Nowhere is perfect

“It seems there are so many of us who want to just pack up and go,” a friend told me recently. I just told her that I’d be leaving Metro Manila soon, after being here for decades. This upcoming move is not going to be easy because I’m not used to living away from my literal comfort zone, which is Quezon City. Aside from that, moving is always difficult.

I know because this is going to be my 11th move. My first home was my father’s family home in Quezon City. When I had an altercation with an uncle, I moved to a studio space nearby, but I stayed there for just a few weeks then moved back to the family house. My first major move was to a two-bedroom apartment on Scout Delgado, still in Quezon City. And then it was Los Baños, Laguna for a year after that. I loved living in LB because of the ancient trees and the forest. The house was located at the foot of Mt. Makiling, inside the UPLB campus.

From Los Baños, I moved to a nice studio apartment on Madasalin St. in Quezon City. Some years later, I found a house in Heroes Hill. It was medium-sized and well-maintained but the energy was unpleasant—I had the most challenging years of my life there.

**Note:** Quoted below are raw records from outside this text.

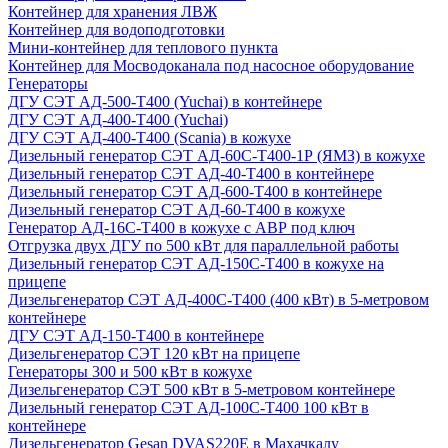
Контейнер для хранения ЛВЖ
Контейнер для водоподготовки
Мини-контейнер для теплового пункта
Контейнер для Мосводоканала под насосное оборудование
Генераторы
ДГУ СЭТ АД-500-Т400 (Yuchai) в контейнере
ДГУ СЭТ АД-400-Т400 (Yuchai)
ДГУ СЭТ АД-400-Т400 (Scania) в кожухе
Дизельный генератор СЭТ АД-60С-Т400-1Р (ЯМЗ) в кожухе
Дизельный генератор СЭТ АД-40-Т400 в контейнере
Дизельный генератор СЭТ АД-600-Т400 в контейнере
Дизельный генератор СЭТ АД-60-Т400 в кожухе
Генератор АД-16С-Т400 в кожухе с АВР под ключ
Отгрузка двух ДГУ по 500 кВт для параллельной работы
Дизельный генератор СЭТ АД-150С-Т400 в кожухе на
прицепе
Дизельгенератор СЭТ АД-400С-Т400 (400 кВт) в 5-метровом
контейнере
ДГУ СЭТ АД-150-Т400 в контейнере
Дизельгенератор СЭТ 120 кВт на прицепе
Генераторы 300 и 500 кВт в кожухе
Дизельгенератор СЭТ 500 кВт в 5-метровом контейнере
Дизельный генератор СЭТ АД-100С-Т400 100 кВт в
контейнере
Дизельгенератор Gesan DVAS220E в Махачкалу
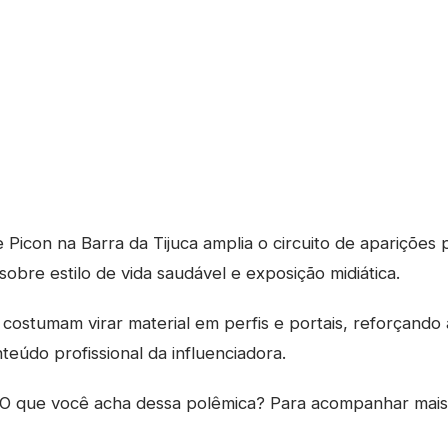
Picon na Barra da Tijuca amplia o circuito de aparições
sobre estilo de vida saudável e exposição midiática.
costumam virar material em perfis e portais, reforçando
teúdo profissional da influenciadora.
O que você acha dessa polêmica? Para acompanhar mai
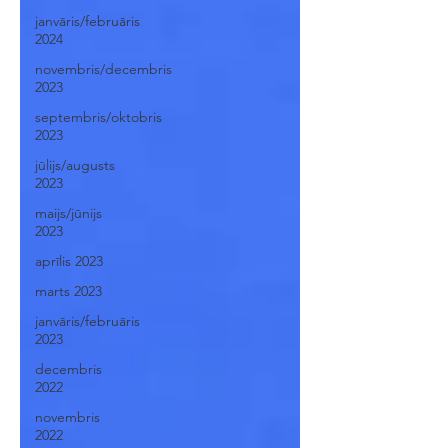
janvāris/februāris
2024
novembris/decembris
2023
septembris/oktobris
2023
jūlijs/augusts
2023
maijs/jūnijs
2023
aprīlis 2023
marts 2023
janvāris/februāris
2023
decembris
2022
novembris
2022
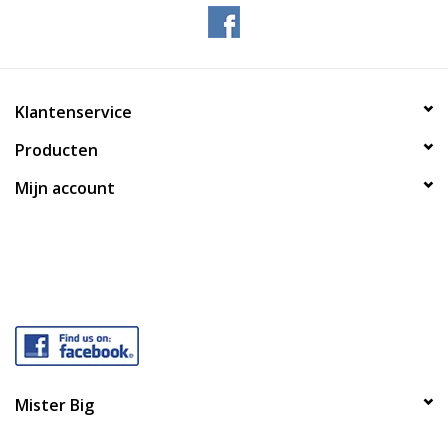
Klantenservice
Producten
Mijn account
Mister Big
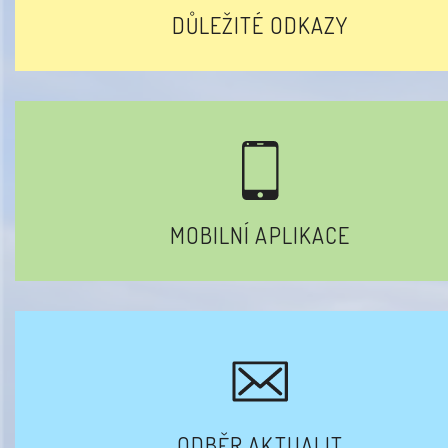
DŮLEŽITÉ ODKAZY
MOBILNÍ APLIKACE
ODBĚR AKTUALIT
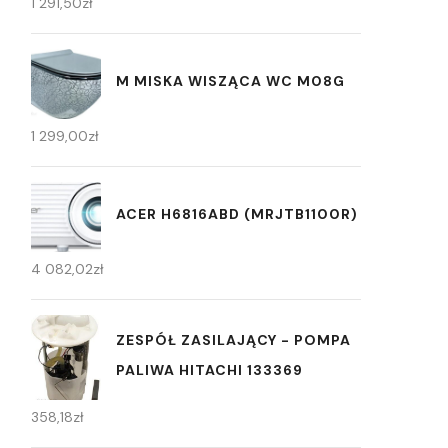
1 291,50
zł
M MISKA WISZĄCA WC M08G
1 299,00
zł
ACER H6816ABD (MRJTB1100R)
4 082,02
zł
ZESPÓŁ ZASILAJĄCY - POMPA
PALIWA HITACHI 133369
358,18
zł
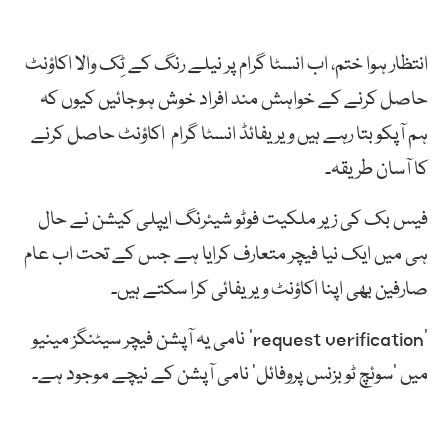
انتظار ہوا ختم، اب انسٹا گرام پر نیلے رنگ کے ٹِک والا اکاؤنٹ
حاصل کرنے کے خواہش مند افراد خوش ہوجائیں کیوں کہ
ہم آپکو بتا رہے ہیں ویریفائڈ انسٹا گرام اکاؤنٹ حاصل کرنے
کا آسان طریقہ۔
فیس بک کی زیر ملکیت فوٹو شیئرنگ ایپلی کیشن نے حال
ہی میں ایک نیا فیچر متعارف کرایا ہے جس کے تحت اب عام
صارفین بھی اپنا اکاؤنٹ ویریفائی کرا سکتے ہیں۔
‘request verification’ نامی یہ آپشن فیچر سیٹنگز مینیو
میں ‘سوئچ ٹو بزنس پروفائل’ نامی آپشن کے نیچے موجود ہے۔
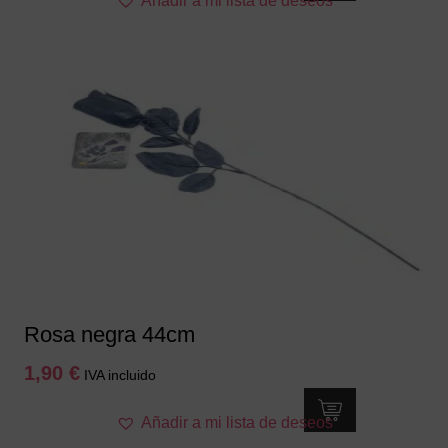
Añadir a mi lista de deseos
Rosa negra 44cm
1,90
€
IVA incluido
Añadir a mi lista de deseos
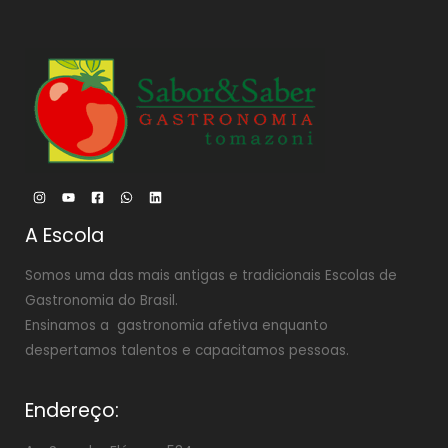
A Escola
Somos uma das mais antigas e tradicionais Escolas de
Gastronomia do Brasil.
Ensinamos a gastronomia afetiva enquanto
despertamos talentos e capacitamos pessoas.
Endereço:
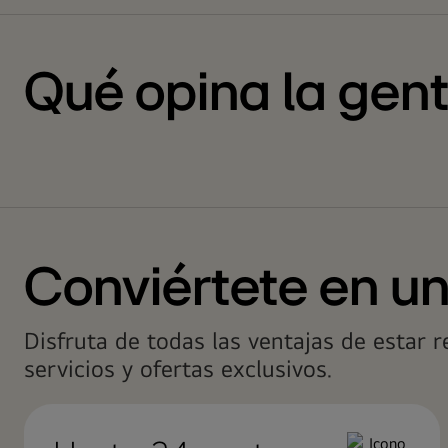
Qué opina la gen
Conviértete en u
Disfruta de todas las ventajas de estar 
servicios y ofertas exclusivos.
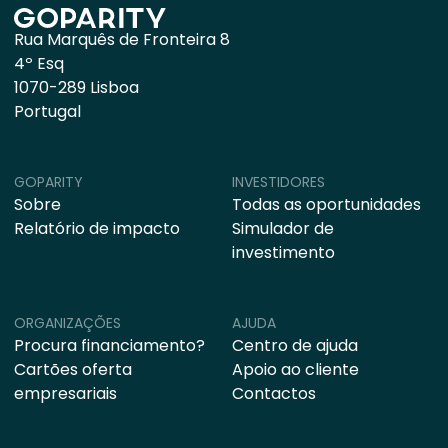
Rua Marquês de Fronteira 8
4º Esq
1070-289 Lisboa
Portugal
GOPARITY
INVESTIDORES
Sobre
Todas as oportunidades
Relatório de impacto
Simulador de
investimento
ORGANIZAÇÕES
AJUDA
Procura financiamento?
Centro de ajuda
Cartões oferta
Apoio ao cliente
empresariais
Contactos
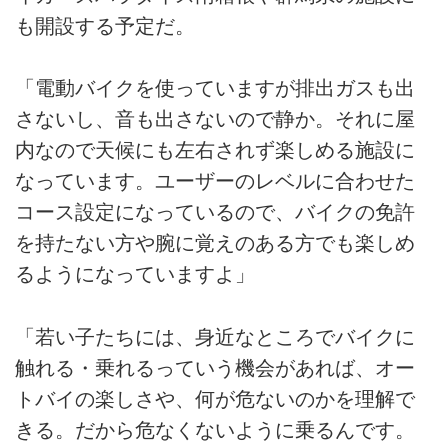
も開設する予定だ。
「電動バイクを使っていますが排出ガスも出
さないし、音も出さないので静か。それに屋
内なので天候にも左右されず楽しめる施設に
なっています。ユーザーのレベルに合わせた
コース設定になっているので、バイクの免許
を持たない方や腕に覚えのある方でも楽しめ
るようになっていますよ」
「若い子たちには、身近なところでバイクに
触れる・乗れるっていう機会があれば、オー
トバイの楽しさや、何が危ないのかを理解で
きる。だから危なくないように乗るんです。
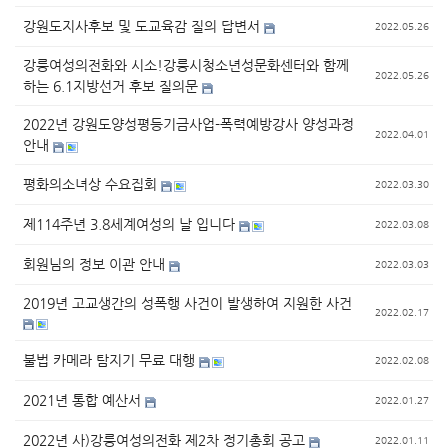
강원도지사후보 및 도교육감 질의 답변서
2022.05.26
강릉여성의전화와 시소!강릉시청소년성문화센터와 함께
2022.05.26
하는 6.1지방선거 후보 질의문
2022년 강원도양성평등기금사업-폭력예방강사 양성과정
2022.04.01
안내
평화의소녀상 수요집회
2022.03.30
제114주년 3.8세계여성의 날 입니다
2022.03.08
회원님의 정보 이관 안내
2022.03.03
2019년 고교생간의 성폭행 사건이 발생하여 지원한 사건
2022.02.17
불법 카메라 탐지기 무료 대행
2022.02.08
2021년 통합 예산서
2022.01.27
2022년 사)강릉여성의전화 제2차 정기총회 공고
2022.01.11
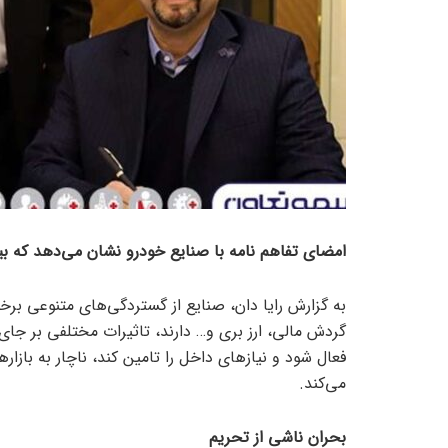
امضای تفاهم نامه با صنایع خودرو نشان می‌دهد که ب
به گزارش رایا دان، صنایع از گستردگی‌های متنوعی برخ
گردش مالی، ارز بری و… دارند، تاثیرات مختلفی بر جا
فعال شود و نیاز‌های داخل را تامین کند، ناچار به بازار
می‌کند.
بحران ناشی از تحریم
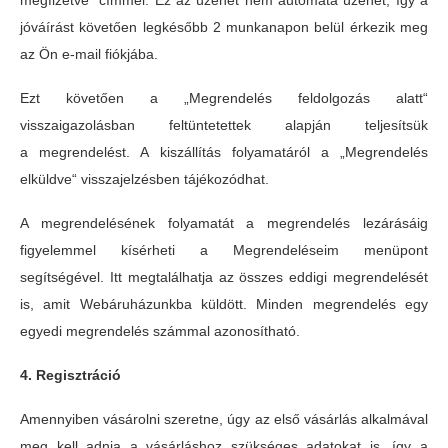
megfizetve” címmel. Ez az üzenet nem automata üzenet, így a
jóváírást követően legkésőbb 2 munkanapon belül érkezik meg
az Ön e-mail fiókjába.
Ezt követően a
„Megrendelés feldolgozás alatt“
visszaigazolásban feltüntetettek alapján teljesítsük
a megrendelést. A kiszállítás folyamatáról a „Megrendelés
elküldve“ visszajelzésben tájékozódhat.
A megrendelésének folyamatát a megrendelés lezárásáig
figyelemmel kísérheti a Megrendeléseim menüpont
segítségével. Itt megtalálhatja az összes eddigi megrendelését
is, amit Webáruházunkba küldött. Minden megrendelés egy
egyedi megrendelés számmal azonosítható.
4. Regisztráció
Amennyiben vásárolni szeretne, úgy az első vásárlás alkalmával
meg kell adnia a vásárláshoz szükséges adatokat is, így a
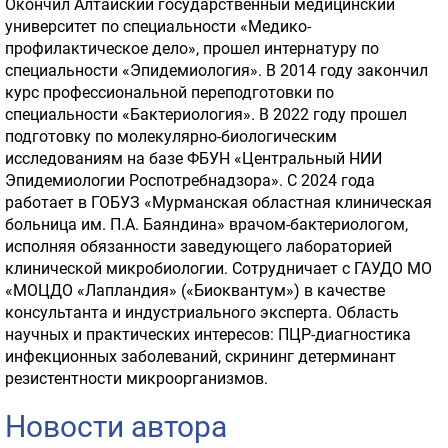
Окончил Алтайский государственный медицинский
университет по специальности «Медико-
профилактическое дело», прошел интернатуру по
специальности «Эпидемиология». В 2014 году закончил
курс профессиональной переподготовки по
специальности «Бактериология». В 2022 году прошел
подготовку по молекулярно-биологическим
исследованиям на базе ФБУН «Центральный НИИ
Эпидемиологии Роспотребнадзора». С 2024 года
работает в ГОБУЗ «Мурманская областная клиническая
больница им. П.А. Баяндина» врачом-бактериологом,
исполняя обязанности заведующего лабораторией
клинической микробиологии. Сотрудничает с ГАУДО МО
«МОЦДО «Лапландия» («Биоквантум») в качестве
консультанта и индустриального эксперта. Область
научных и практических интересов: ПЦР-диагностика
инфекционных заболеваний, скрининг детерминант
резистентности микроорганизмов.
Новости автора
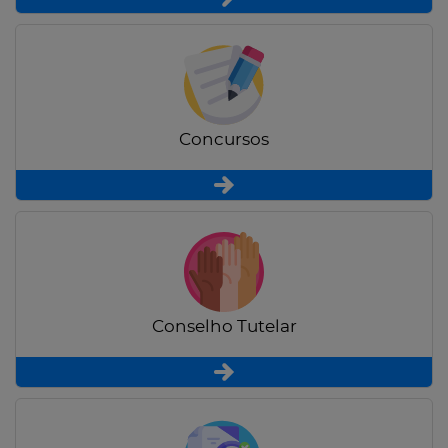
Concursos
Conselho Tutelar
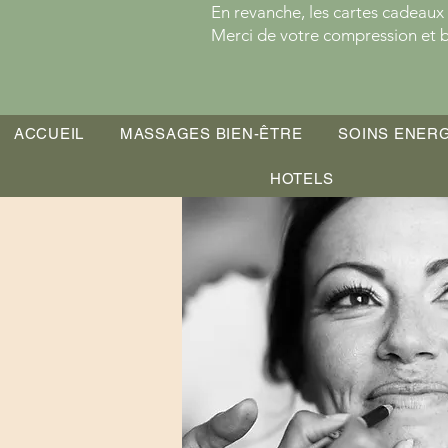
En revanche, les cartes cadeaux
Merci de votre compression et b
ACCUEIL
MASSAGES BIEN-ÊTRE
SOINS ENER
HOTELS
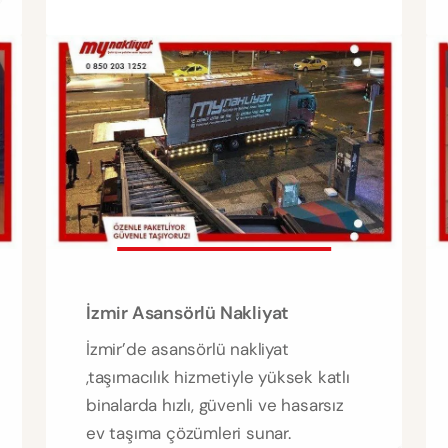
İzmir Asansörlü Nakliyat
İzmir’de asansörlü nakliyat
,taşımacılık hizmetiyle yüksek katlı
binalarda hızlı, güvenli ve hasarsız
ev taşıma çözümleri sunar.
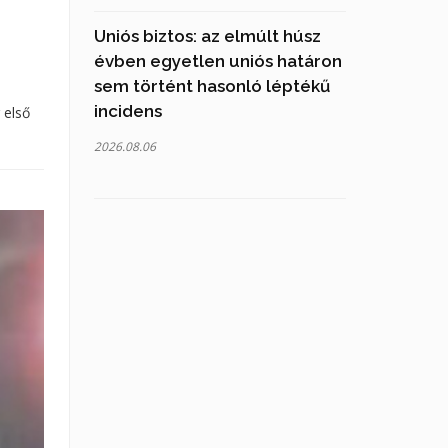
Uniós biztos: az elmúlt húsz
évben egyetlen uniós határon
sem történt hasonló léptékű
incidens
 első
2026.08.06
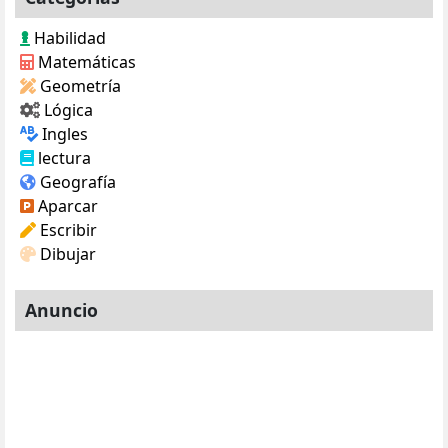
Habilidad
Matemáticas
Geometría
Lógica
Ingles
lectura
Geografía
Aparcar
Escribir
Dibujar
Anuncio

Thankfully, I found our current home right after a while. We’ve been here for more than seven years and while it’s small and imperfect, it’s a relatively peaceful space and I love the fact that I call the shots here. I don’t own this place but I am at my most independent here, which is what we’re all looking for, I suppose. It’s having the freedom to do the things we want that is most important.

But the time has come to move once again mainly because I’m missing the green spaces, the fresh air, and the legroom. And so I am temporarily saying goodbye to the convenient lifestyle I managed to build here in exchange for some breathing space.

But nowhere is perfect, I know that. We keep looking for our small plot of heaven here on earth and keep hoping that the next home we rent, or the next property we buy will be it. And yet it never happens because something is always amiss.

You think that if you could just buy a nice house in a nice community, then your life would be almost perfect. Truth is, it doesn’t always work that way. I remember reading somewhere: Happiness is not an external thing to be found; it is an inside job. Something like that. Or, some version of “Home is where the heart is.” Cliché, yes, but obviously accurate.